You'd be surprised how much naming really matters.
FWIW I like deno a lot. I appreciate some of the problems it solves and with Microsoft acquiring npm I want to move on. I honestly hope deno is the future.
i have few questions.
1) It doesn't have a centralized package management like package.json.
Q) Imagine you have two developers who install whatever they wish to get the work done. Does one need to check all those files to get the list of what dependencies are installed?
2)Secure by default. No file, network, or environment access, unless explicitly enabled.
Q) Is this a big thing? then do other languages have this feature by default? can't we manage by using user groups in unix based systems?

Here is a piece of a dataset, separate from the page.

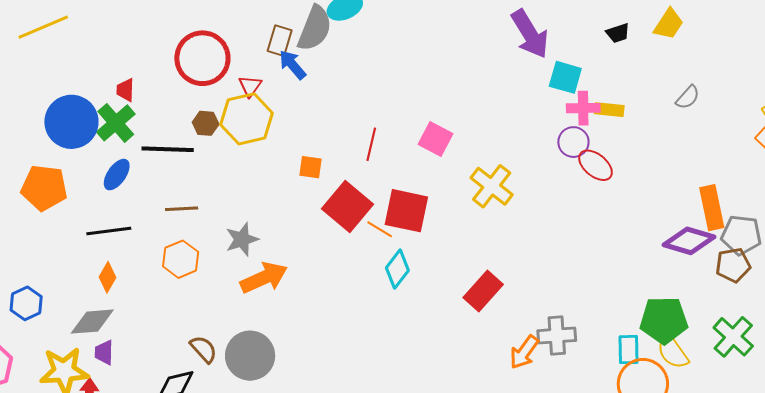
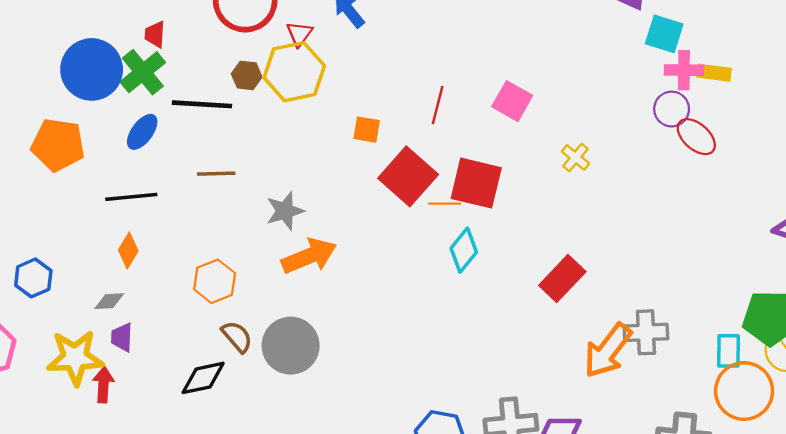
yellow cross: (492, 186) -> (575, 157), size x0.6
orange line: (380, 229) -> (445, 204), turned -32
orange hexagon: (181, 259) -> (215, 281), moved
gray diamond: (92, 322) -> (109, 301), size x0.6
orange arrow: (524, 352) -> (608, 351), size x1.4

3)Supports TypeScript out of the box.
Q) can add type script support if i need whats the big deal?
4)Ships only a single executable file.
Q) i use linux and never had any problems like this can anyone explain why this is a big usp
5)Has built-in utilities like a dependency inspector (deno info) and a code formatter (deno fmt).

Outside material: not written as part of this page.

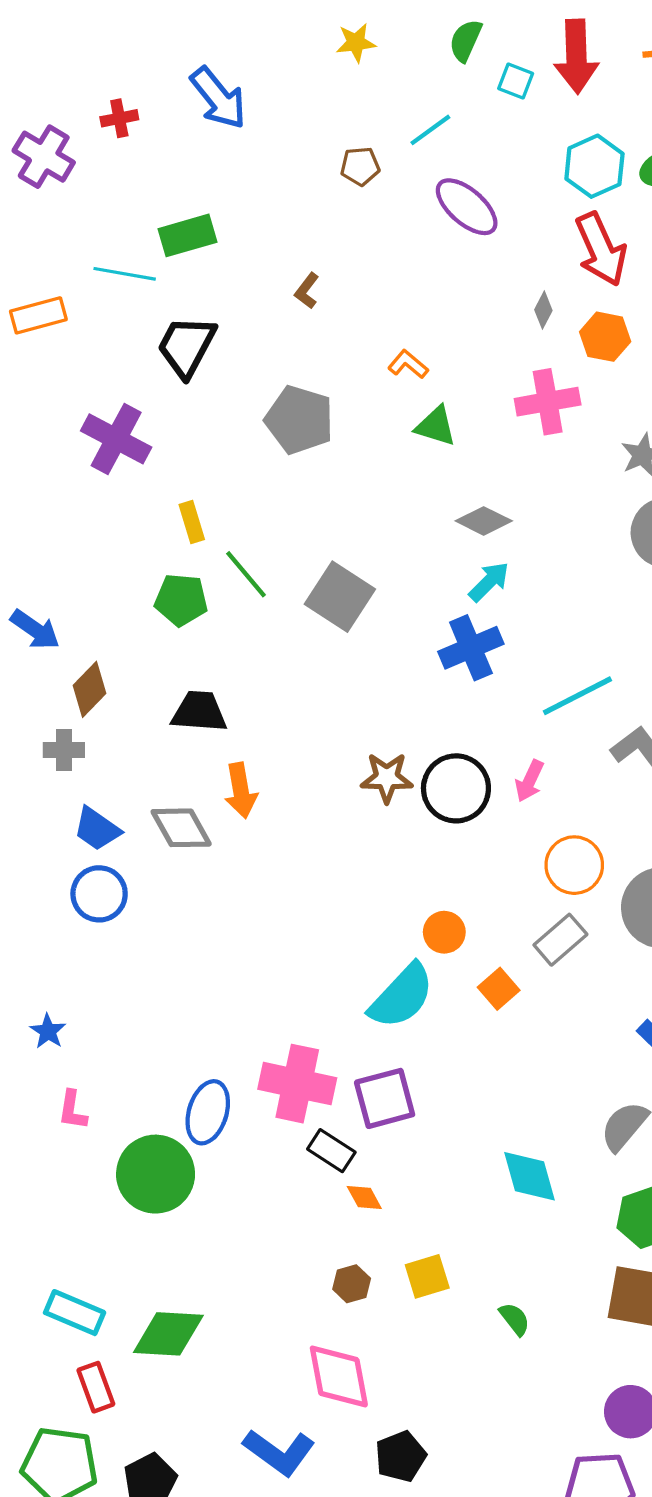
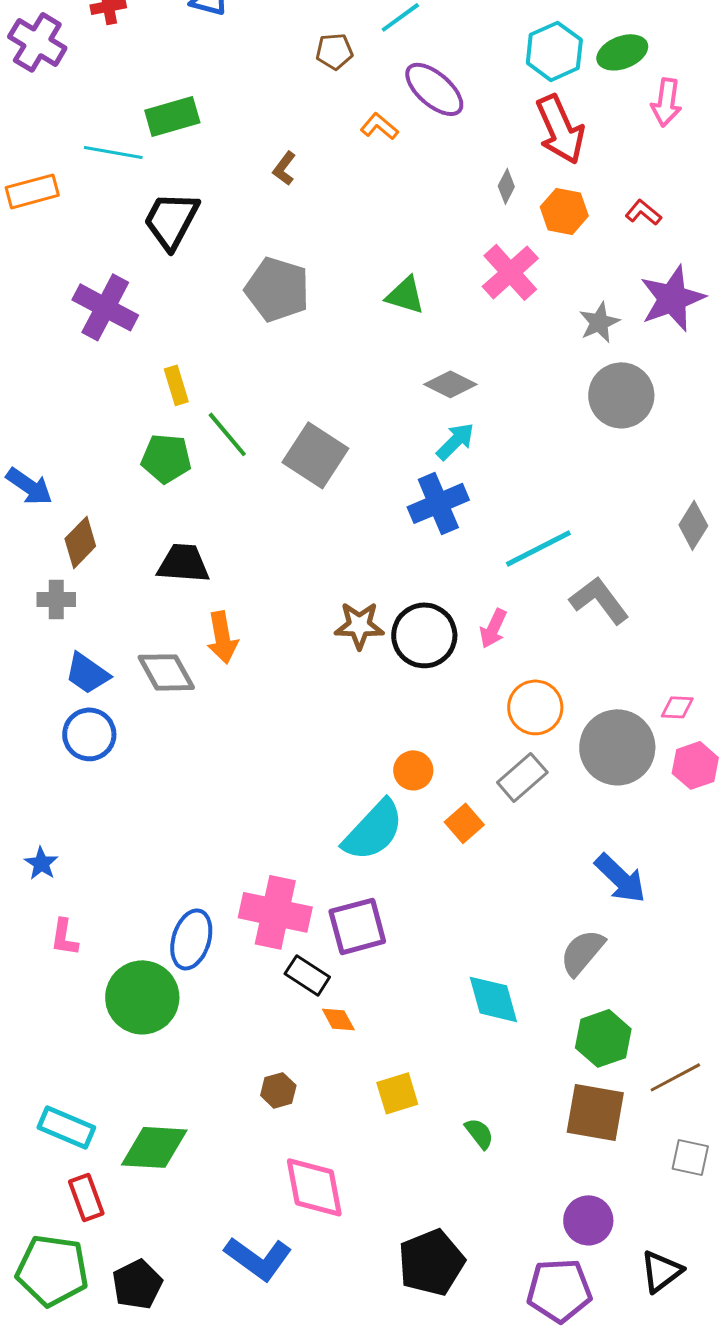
orange L-shape: (408, 364) -> (379, 126), moved
pink cross: (548, 402) -> (510, 272), turned -32
brown hexagon: (352, 1284) -> (278, 1090), moved
black pentagon: (401, 1456) -> (431, 1262), moved, size x1.4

Q) npm, eslint and prettier => node + some scripts?
6)Has a set of reviewed (audited) standard modules that are guaranteed to work with Deno: deno.land/std
Q) does this mean all those tons of code on github which work with node are dead?
I really like to think Deno will become the next big thing in the JS ecosystem....
I have to admit, if the above pan out, there's a good chance I might hate it less than I hate Node.js/Node.JS/Node/NodeJS/justStopALready.
Dependency by url is nice because there doesn't need to be a central repository, but it feels pretty cumbersome to use. URLs are long and hard to remember.
It gets worse if you want to use one dependency in multiple files. You have to copy the url across and upgrading a dependency means searching your entire code base for imports. This is worse than npm, imo
In order to avoid this issue they defined imports maps you can check this video for a more detailed explanation , also the official repo has information about this topic.
Great Post! I'm really excited for this project .
lol very funny your comment
Looks interesting! I have a question (Haven't read manuals yet), are Deno executables compiled? Or they are like zipped packages?
It was implemented in Rust, so it should be compiled
There's still frameworks…
Deno must have a large community to really grow up. but I very excited about its feature.